La censura investe dunque, più precisamente, quella parte dell’art. 1 della legge impugnata che pone come requisito, che debbono possedere le confessioni religiose per ottenere i contributi, l’essere i loro rapporti con lo Stato “disciplinati ai sensi dell’art. 8, terzo comma, della Costituzione”.

2.– La questione è fondata.

Già nella sentenza n. 195 del 1993 questa Corte, giudicando sulla legittimità costituzionale di una legge della Regione Abruzzo, dichiarò che “un intervento generale ed autonomo dei pubblici poteri che trova la sua ragione e giustificazione – propria della materia urbanistica – nell’esigenza di assicurare uno sviluppo equilibrato ed armonico dei centri abitativi e nella realizzazione dei servizi di interesse pubblico nella loro più ampia accezione, che comprende perciò anche i servizi religiosi”, ed ha l’effetto di facilitare “le attività di culto, che rappresentano un’estrinsecazione del diritto fondamentale ed inviolabile della libertà religiosa”, non può introdurre come elemento di discriminazione fra le confessioni religiose che aspirano ad usufruirne, avendone gli altri requisiti, l’esistenza di un’intesa per la regolazione dei rapporti della confessione con lo Stato.

Tale ragione di incostituzionalità trova applicazione anche nel presente giudizio.

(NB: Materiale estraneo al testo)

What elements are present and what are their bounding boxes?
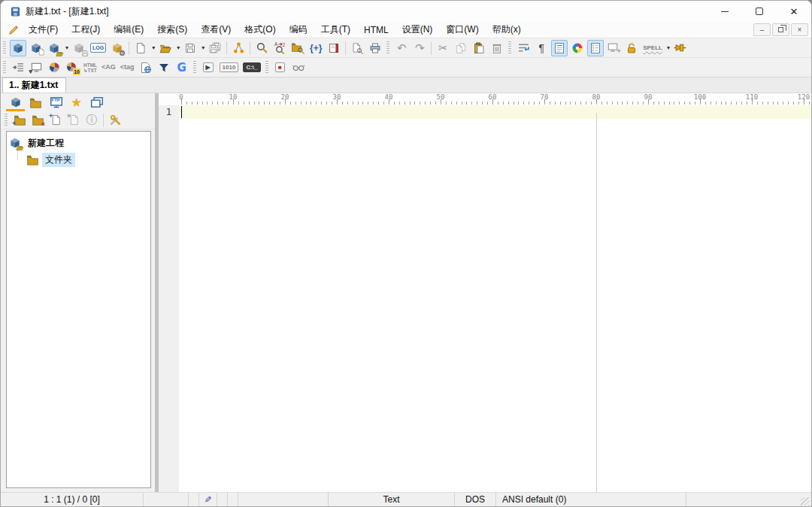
editor-pane[interactable]: 0102030405060708090100110120 1 xyxy=(159,93,811,492)
open-file-button[interactable] xyxy=(157,40,174,56)
remove-folder-button[interactable]: × xyxy=(29,112,46,129)
delete-button[interactable] xyxy=(489,40,505,56)
menu-window[interactable]: 窗口(W) xyxy=(439,22,485,38)
menu-help[interactable]: 帮助(x) xyxy=(486,22,528,38)
new-file-dropdown[interactable]: ▾ xyxy=(150,44,156,51)
pie-chart-base10-button[interactable]: 10 xyxy=(64,59,80,76)
remove-file-button[interactable]: × xyxy=(65,112,82,129)
save-file-dropdown[interactable]: ▾ xyxy=(200,44,206,51)
tab-directory-panel[interactable] xyxy=(26,94,46,111)
show-whitespace-button[interactable] xyxy=(551,40,568,56)
menu-project[interactable]: 工程(J) xyxy=(65,22,107,38)
find-button[interactable] xyxy=(253,40,270,56)
menu-search[interactable]: 搜索(S) xyxy=(150,22,194,38)
mdi-minimize-button[interactable]: – xyxy=(753,23,771,36)
text-area[interactable] xyxy=(179,105,811,492)
status-encoding[interactable]: ANSI default (0) xyxy=(496,493,686,506)
menu-file[interactable]: 文件(F) xyxy=(22,22,65,38)
filter-button[interactable] xyxy=(156,59,172,76)
find-in-files-button[interactable] xyxy=(289,40,306,56)
google-search-button[interactable]: G xyxy=(174,59,190,76)
tab-favorites-panel[interactable]: ★ xyxy=(66,94,86,111)
mdi-close-button[interactable]: × xyxy=(791,23,808,36)
print-button[interactable] xyxy=(367,40,383,56)
code-area[interactable]: 1 xyxy=(159,105,811,492)
project-settings-button[interactable]: ⚙ xyxy=(109,40,126,56)
paste-button[interactable] xyxy=(471,40,487,56)
open-console-button[interactable]: C:\_ xyxy=(241,59,262,76)
hex-view-button[interactable]: 1010 xyxy=(218,59,241,76)
menu-bar: 文件(F) 工程(J) 编辑(E) 搜索(S) 查看(V) 格式(O) 编码 工… xyxy=(1,22,811,38)
maximize-button[interactable] xyxy=(742,1,777,22)
save-all-button[interactable] xyxy=(207,40,223,56)
undo-button[interactable]: ↶ xyxy=(393,40,410,56)
reading-mode-button[interactable] xyxy=(290,59,307,76)
print-preview-button[interactable] xyxy=(349,40,365,56)
show-paragraph-button[interactable]: ¶ xyxy=(533,40,550,56)
spell-check-dropdown[interactable]: ▾ xyxy=(665,44,671,51)
auto-indent-button[interactable] xyxy=(10,59,26,76)
resize-grip-icon[interactable] xyxy=(801,497,810,506)
project-info-button[interactable]: ⓘ xyxy=(83,112,100,129)
tab-ftp-panel[interactable]: FTP xyxy=(46,94,66,111)
menu-encoding[interactable]: 编码 xyxy=(283,22,314,38)
html-to-text-button[interactable]: HTML↳TXT xyxy=(82,59,98,76)
status-line-ending[interactable]: DOS xyxy=(455,493,496,506)
copy-button[interactable] xyxy=(453,40,469,56)
open-project-dropdown[interactable]: ▾ xyxy=(64,44,70,51)
add-file-button[interactable]: + xyxy=(47,112,64,129)
insert-tag-button[interactable]: <tag xyxy=(119,59,136,76)
clone-view-button[interactable]: + xyxy=(605,40,622,56)
new-file-button[interactable] xyxy=(132,40,149,56)
document-tab-active[interactable]: 1.. 新建1.txt xyxy=(2,77,66,93)
word-wrap-button[interactable] xyxy=(515,40,532,56)
mdi-restore-button[interactable] xyxy=(772,23,789,36)
toolbar-gripper[interactable] xyxy=(508,41,511,55)
lock-file-button[interactable] xyxy=(623,40,640,56)
new-project-button[interactable] xyxy=(10,40,26,56)
line-numbers-button[interactable] xyxy=(587,40,604,56)
tab-project-panel[interactable] xyxy=(5,94,26,111)
menu-tools[interactable]: 工具(T) xyxy=(314,22,357,38)
spell-check-button[interactable]: SPELL xyxy=(641,40,664,56)
syntax-highlight-button[interactable] xyxy=(569,40,586,56)
cut-button[interactable]: ✂ xyxy=(435,40,451,56)
typeset-button[interactable]: ▾ xyxy=(28,59,44,76)
tree-item-project[interactable]: 新建工程 xyxy=(8,135,149,151)
menu-format[interactable]: 格式(O) xyxy=(238,22,282,38)
pie-chart-button[interactable] xyxy=(46,59,62,76)
redo-button[interactable]: ↷ xyxy=(411,40,428,56)
view-in-browser-button[interactable] xyxy=(138,59,154,76)
close-button[interactable]: ✕ xyxy=(777,1,811,22)
tab-windows-panel[interactable] xyxy=(86,94,107,111)
toolbar-gripper[interactable] xyxy=(265,61,268,74)
goto-button[interactable]: {+} xyxy=(308,40,324,56)
add-folder-button[interactable]: + xyxy=(11,112,28,129)
toolbar-gripper[interactable] xyxy=(193,61,196,74)
toolbar-gripper[interactable] xyxy=(386,41,389,55)
replace-button[interactable] xyxy=(271,40,288,56)
open-file-dropdown[interactable]: ▾ xyxy=(175,44,181,51)
menu-settings[interactable]: 设置(N) xyxy=(395,22,440,38)
strip-tags-button[interactable]: <AG xyxy=(100,59,117,76)
run-script-button[interactable]: ▶ xyxy=(200,59,217,76)
minimize-button[interactable] xyxy=(707,1,742,22)
bookmark-list-button[interactable] xyxy=(326,40,342,56)
function-list-button[interactable] xyxy=(230,40,247,56)
status-doc-type[interactable]: Text xyxy=(329,493,455,506)
menu-edit[interactable]: 编辑(E) xyxy=(107,22,150,38)
toolbar-gripper[interactable] xyxy=(5,114,8,127)
save-project-button[interactable] xyxy=(71,40,87,56)
save-file-button[interactable] xyxy=(182,40,198,56)
open-project-button[interactable] xyxy=(46,40,62,56)
tree-item-folder[interactable]: 文件夹 xyxy=(26,151,149,168)
toolbar-gripper[interactable] xyxy=(3,41,6,55)
pin-tab-button[interactable] xyxy=(672,40,689,56)
add-file-to-project-button[interactable] xyxy=(28,40,44,56)
project-log-button[interactable]: LOG xyxy=(89,40,108,56)
menu-view[interactable]: 查看(V) xyxy=(194,22,238,38)
menu-html[interactable]: HTML xyxy=(357,23,395,37)
toolbar-gripper[interactable] xyxy=(3,61,6,74)
record-macro-button[interactable]: ■ xyxy=(272,59,289,76)
project-tools-button[interactable] xyxy=(107,112,123,129)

Le intese di cui all’art. 8, terzo comma, sono infatti lo strumento previsto dalla Costituzione per la regolazione dei rapporti delle confessioni religiose con lo Stato per gli aspetti che si collegano alle specificità delle singole confessioni o che richiedono deroghe al diritto comune: non sono e non possono essere, invece, una condizione imposta dai poteri pubblici alle confessioni per usufruire della libertà di organizzazione e di azione, loro garantita dal primo e dal secondo comma dello stesso art. 8, né per usufruire di norme di favore riguardanti le confessioni religiose.

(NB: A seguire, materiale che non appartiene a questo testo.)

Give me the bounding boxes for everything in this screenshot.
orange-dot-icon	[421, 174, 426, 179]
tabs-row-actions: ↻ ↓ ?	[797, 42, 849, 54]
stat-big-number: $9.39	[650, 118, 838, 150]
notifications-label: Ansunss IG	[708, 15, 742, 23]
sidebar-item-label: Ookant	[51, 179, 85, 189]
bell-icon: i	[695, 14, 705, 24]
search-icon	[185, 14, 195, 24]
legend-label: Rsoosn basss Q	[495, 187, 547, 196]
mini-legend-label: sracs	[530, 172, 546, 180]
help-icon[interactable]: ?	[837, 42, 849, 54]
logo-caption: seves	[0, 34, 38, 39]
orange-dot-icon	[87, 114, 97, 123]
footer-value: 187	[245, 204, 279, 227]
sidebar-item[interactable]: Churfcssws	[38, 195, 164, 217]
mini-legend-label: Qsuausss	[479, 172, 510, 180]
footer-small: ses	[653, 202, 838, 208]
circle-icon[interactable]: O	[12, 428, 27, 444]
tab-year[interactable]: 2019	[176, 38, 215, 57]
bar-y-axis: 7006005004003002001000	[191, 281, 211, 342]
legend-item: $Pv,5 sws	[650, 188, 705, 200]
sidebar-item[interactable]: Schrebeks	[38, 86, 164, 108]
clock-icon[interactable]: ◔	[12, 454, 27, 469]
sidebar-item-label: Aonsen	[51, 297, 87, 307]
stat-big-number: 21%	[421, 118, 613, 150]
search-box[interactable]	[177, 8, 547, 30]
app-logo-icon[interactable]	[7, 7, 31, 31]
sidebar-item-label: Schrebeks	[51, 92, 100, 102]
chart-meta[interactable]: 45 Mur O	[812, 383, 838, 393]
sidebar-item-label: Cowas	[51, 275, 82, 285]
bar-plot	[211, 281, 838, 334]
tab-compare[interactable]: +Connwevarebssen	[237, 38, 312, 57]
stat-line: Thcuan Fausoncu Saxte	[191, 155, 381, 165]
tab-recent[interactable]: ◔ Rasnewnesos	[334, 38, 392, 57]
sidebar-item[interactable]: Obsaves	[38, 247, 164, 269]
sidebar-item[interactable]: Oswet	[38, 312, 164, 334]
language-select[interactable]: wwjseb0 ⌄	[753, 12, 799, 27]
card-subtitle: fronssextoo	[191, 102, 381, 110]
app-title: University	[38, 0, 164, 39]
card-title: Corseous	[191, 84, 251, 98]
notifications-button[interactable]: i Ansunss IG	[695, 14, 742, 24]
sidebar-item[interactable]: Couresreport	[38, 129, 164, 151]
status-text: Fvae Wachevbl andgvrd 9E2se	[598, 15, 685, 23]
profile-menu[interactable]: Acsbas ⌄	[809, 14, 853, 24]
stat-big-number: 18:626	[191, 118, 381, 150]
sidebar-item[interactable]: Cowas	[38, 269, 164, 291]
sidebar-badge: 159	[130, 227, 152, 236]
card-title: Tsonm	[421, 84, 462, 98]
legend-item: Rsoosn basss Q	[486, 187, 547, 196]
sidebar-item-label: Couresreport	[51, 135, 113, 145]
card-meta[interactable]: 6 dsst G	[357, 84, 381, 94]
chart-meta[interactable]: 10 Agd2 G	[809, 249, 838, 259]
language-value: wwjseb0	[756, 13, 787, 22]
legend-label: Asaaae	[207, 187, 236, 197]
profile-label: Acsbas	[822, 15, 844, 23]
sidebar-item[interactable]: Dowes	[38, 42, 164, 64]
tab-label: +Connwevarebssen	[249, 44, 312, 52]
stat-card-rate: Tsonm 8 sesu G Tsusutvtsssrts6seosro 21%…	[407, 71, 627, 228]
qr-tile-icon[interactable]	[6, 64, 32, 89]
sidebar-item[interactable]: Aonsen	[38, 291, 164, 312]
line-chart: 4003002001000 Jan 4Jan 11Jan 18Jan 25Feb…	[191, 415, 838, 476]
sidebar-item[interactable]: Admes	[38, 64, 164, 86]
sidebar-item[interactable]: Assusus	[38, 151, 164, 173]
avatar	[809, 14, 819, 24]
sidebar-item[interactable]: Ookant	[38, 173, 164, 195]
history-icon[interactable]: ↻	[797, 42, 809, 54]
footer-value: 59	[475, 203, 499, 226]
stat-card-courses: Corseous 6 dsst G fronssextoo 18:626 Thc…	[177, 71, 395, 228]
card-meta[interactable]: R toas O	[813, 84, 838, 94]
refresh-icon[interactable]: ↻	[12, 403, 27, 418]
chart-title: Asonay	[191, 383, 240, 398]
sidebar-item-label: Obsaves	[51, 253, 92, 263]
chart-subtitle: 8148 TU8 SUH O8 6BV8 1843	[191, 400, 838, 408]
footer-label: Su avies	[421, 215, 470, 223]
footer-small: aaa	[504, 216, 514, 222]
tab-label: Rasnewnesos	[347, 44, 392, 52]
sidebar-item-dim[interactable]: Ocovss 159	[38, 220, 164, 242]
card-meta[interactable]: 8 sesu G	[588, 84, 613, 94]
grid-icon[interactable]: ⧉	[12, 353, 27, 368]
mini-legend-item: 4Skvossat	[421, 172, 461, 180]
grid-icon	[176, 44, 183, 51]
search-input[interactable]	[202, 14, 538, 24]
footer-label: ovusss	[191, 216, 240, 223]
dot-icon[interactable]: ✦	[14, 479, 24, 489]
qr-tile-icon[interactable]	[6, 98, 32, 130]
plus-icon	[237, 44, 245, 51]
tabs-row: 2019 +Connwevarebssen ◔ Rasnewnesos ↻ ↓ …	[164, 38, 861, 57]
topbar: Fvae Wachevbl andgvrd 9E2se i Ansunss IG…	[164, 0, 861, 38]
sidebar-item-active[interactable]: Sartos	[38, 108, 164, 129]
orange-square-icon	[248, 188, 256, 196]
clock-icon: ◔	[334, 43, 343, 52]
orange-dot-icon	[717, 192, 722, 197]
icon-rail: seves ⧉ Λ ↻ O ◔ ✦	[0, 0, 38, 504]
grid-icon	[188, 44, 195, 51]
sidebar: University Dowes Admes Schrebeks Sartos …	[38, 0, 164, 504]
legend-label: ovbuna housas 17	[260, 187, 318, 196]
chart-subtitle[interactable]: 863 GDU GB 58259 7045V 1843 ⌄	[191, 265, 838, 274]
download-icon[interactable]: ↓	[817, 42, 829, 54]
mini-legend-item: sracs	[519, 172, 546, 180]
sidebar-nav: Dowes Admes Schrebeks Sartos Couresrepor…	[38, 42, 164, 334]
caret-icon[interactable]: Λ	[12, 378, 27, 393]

Ciò è tanto più vero in una situazione normativa in cui la stipulazione delle intese è rimessa non solo alla iniziativa delle confessioni interessate (le quali potrebbero anche non voler ricorrere ad esse, avvalendosi solo del generale regime di libertà e delle regole comuni stabilite dalle leggi), ma anche, per altro verso, al consenso prima del Governo – che non è vincolato oggi a norme specifiche per quanto riguarda l’obbligo, su richiesta della confessione, di negoziare e di stipulare l’intesa – e poi del Parlamento, cui spetta deliberare le leggi che, sulla base delle intese, regolano i rapporti delle confessioni religiose con lo Stato.

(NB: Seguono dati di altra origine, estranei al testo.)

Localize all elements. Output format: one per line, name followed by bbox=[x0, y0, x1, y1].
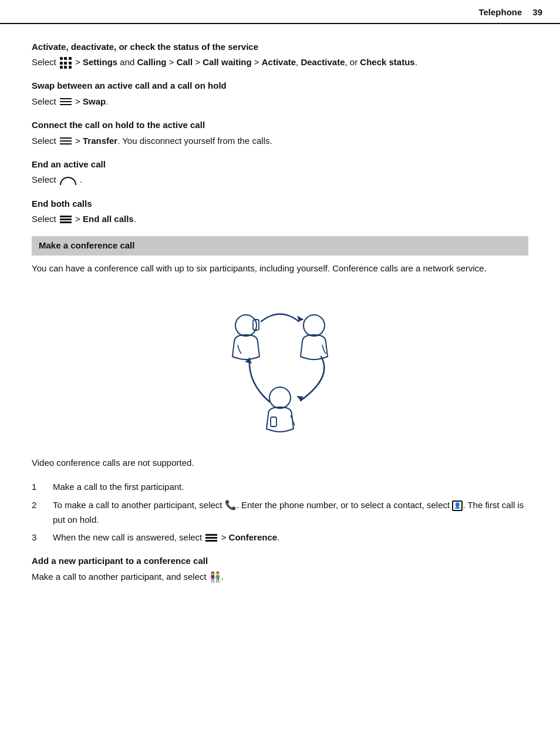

Vale dunque in proposito il divieto di discriminazione, sancito in generale dall’art. 3 della Costituzione e ribadito, per quanto qui interessa, dall’art. 8, primo comma. Ne risulterebbe, in caso contrario, violata anche l’eguaglianza dei singoli nel godimento effettivo della libertà di culto, di cui l’eguale libertà delle confessioni di organizzarsi e di operare rappresenta la proiezione necessaria sul piano comunitario, e sulla quale esercita una evidente, ancorché indiretta influenza la possibilità delle diverse confessioni di accedere a benefici economici come quelli previsti dalla legge in esame.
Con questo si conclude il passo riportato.